*Goal of the exercise*:
Look through the data below for the line with "ah ee Dul Hoganaya", and transcribe it exactly together with each line after it up to and including the line with "SOOYAAL : 64 sano". Give nothing else.

#### Entries supplied ####

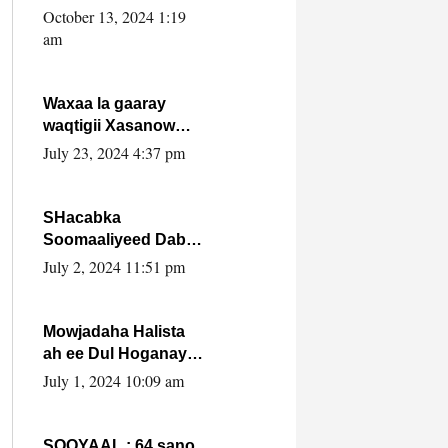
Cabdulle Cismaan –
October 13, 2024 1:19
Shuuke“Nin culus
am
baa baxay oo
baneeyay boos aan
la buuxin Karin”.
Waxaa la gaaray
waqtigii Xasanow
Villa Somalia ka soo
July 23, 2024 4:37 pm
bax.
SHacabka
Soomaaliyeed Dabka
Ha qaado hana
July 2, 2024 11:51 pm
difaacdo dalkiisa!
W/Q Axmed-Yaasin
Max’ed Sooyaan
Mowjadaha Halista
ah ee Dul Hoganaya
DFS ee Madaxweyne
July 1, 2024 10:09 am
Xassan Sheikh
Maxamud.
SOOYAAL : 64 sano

####
#### Entries supplied ####

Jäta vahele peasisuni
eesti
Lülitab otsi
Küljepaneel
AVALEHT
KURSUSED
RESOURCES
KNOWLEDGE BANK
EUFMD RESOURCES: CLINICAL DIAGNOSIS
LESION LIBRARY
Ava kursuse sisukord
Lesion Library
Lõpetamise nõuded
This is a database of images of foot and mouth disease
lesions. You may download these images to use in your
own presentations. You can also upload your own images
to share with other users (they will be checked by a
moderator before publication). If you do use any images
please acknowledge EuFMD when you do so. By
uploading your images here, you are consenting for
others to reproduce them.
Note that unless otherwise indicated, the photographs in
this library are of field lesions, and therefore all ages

####

*Task answer*:
ah ee Dul Hoganaya
DFS ee Madaxweyne
July 1, 2024 10:09 am
Xassan Sheikh
Maxamud.
SOOYAAL : 64 sano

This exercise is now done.